### Exercise material
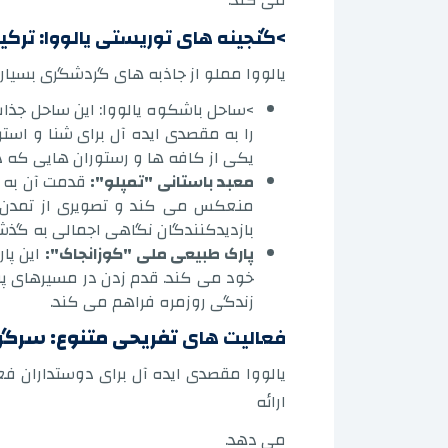
می کند.
>گنجینه های توریستی یالووا: ترکیب
یالووا مملو از جاذبه های گردشگری بسیاری
>ساحل باشکوه یالووا: این ساحل ج
را به مقصدی ایده آل برای شنا و استر
یکی از کافه ها و رستوران هایی که د
معبد باستانی "تمپلو":
قدمت آن به ق
منعکس می کند و تصویری از تمدن ها
بازدیدکنندگان نگاهی اجمالی به گذشت
پارک طبیعی ملی "کوزانجاک":
این پا
خود می کند. قدم زدن در مسیرهای پوش
زندگی روزمره فراهم می کند.
فعالیت های
تفریحی متنوع: سرگرمی
یالووا مقصدی ایده آل برای دوستداران ف
ارائه
می دهد.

### Work item
Reproduce each line of the entries above from the one containing "بازدیدکنندگان نگاهی اجمالی به گذشت" through the last, exactly, and no other line.

### Exercise answer
بازدیدکنندگان نگاهی اجمالی به گذشت
پارک طبیعی ملی "کوزانجاک":
این پا
خود می کند. قدم زدن در مسیرهای پوش
زندگی روزمره فراهم می کند.
فعالیت های
تفریحی متنوع: سرگرمی
یالووا مقصدی ایده آل برای دوستداران ف
ارائه
می دهد.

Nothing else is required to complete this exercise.